Los datos que encienden las alarmas
El Instituto Provincial de Estadística y Censos (IPEC) realizó en 2024 la Primera Encuesta sobre Apuestas Online en alumnos secundarios de Posadas. Según confirmaron ayer la directora ejecutiva y la directora de Servicios Estadísticos, Silvana Labat y Carolina Ocar, analizan la posibilidad de hacer una segunda encuesta e incluso ampliarla a otras localidades de la provincia.
“Sería interesante poder hacer una actualización y no solo en Posadas sino también extender la encuesta al interior de la provincia porque sabemos lo que pasa en Posadas y tenemos una idea de lo que ocurre en el interior pero -sin datos- andamos a ciegas”, indicó Labat a PRIMERA EDICIÓN.
Ocar, por su parte, señaló que un nuevo estudio permitirá saber el “impacto que tuvo el Mundial de Fútbol, que los medios de comunicación destacaron como el mundial de las apuestas”.

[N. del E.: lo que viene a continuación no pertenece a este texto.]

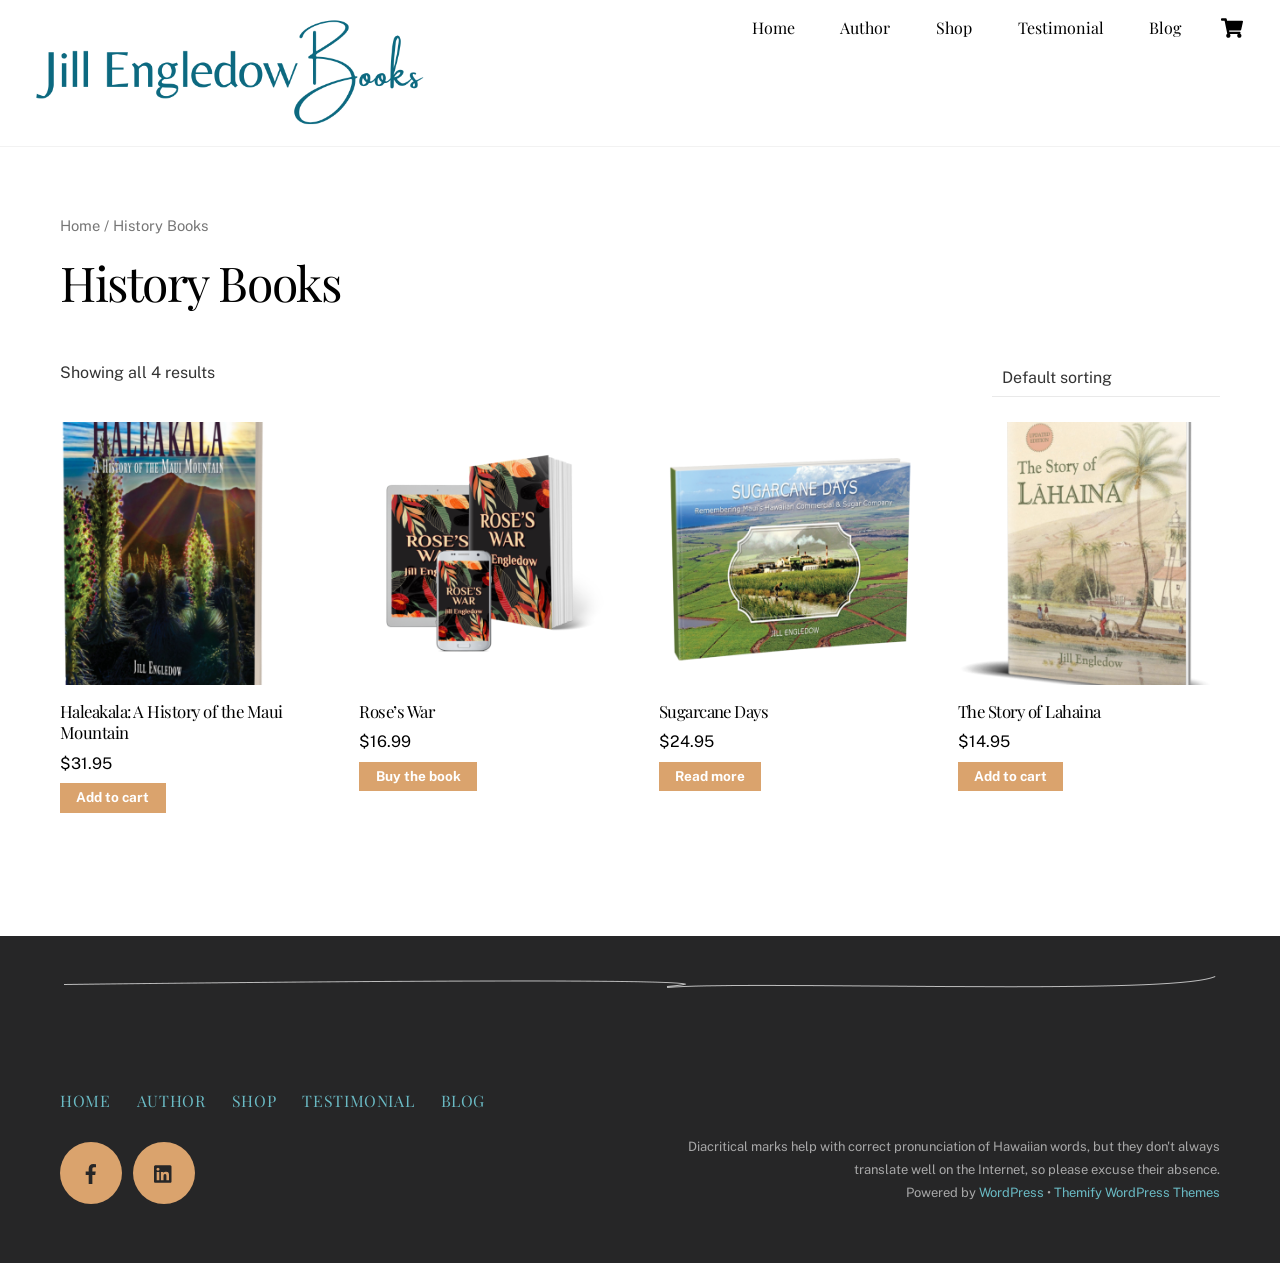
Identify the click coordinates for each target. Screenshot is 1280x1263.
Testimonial (1061, 27)
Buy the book (418, 776)
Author (865, 27)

Vale recordar que, en 2024, de los estudiantes secundarios de Posadas que respondieron la encuesta, el 35% había participado en algún momento de sus vidas en un juego de apuesta y un 12% continuaba haciéndolo al momento del relevamiento.
Más recientemente, según contó Labat, “hicimos junto a la Secretaría de Adicciones y el Municipio una encuesta en Puerto Rico en las escuelas primarias y secundarias (en séptimo grado de primaria y primero, segundo y tercer año de la secundaria) sobre consumos problemáticos”. En ese estudio, el tema de las apuestas online en adolescentes surgió como una nueva forma de consumo problemático, al igual que el tiempo de exposición frente a pantallas, que los chicos perciben como de muy bajo riesgo.
“Ahí está el problema: para ellos no es un riesgo alto como sí lo perciben de la cocaína, la marihuana y en mucho menor medida, el alcohol. No solo están más de seis horas frente a pantallas sino que comienzan a edades muy tempranas, a partir de los 10 años”, remarcó Labat.
La funcionaria coincidió con el especialista al asegurar que “los padres sienten que sus hijos están seguros en el dormitorio, sin considerar que ven en las pantallas o redes, la mayoría tiene acceso a un teléfono celular”.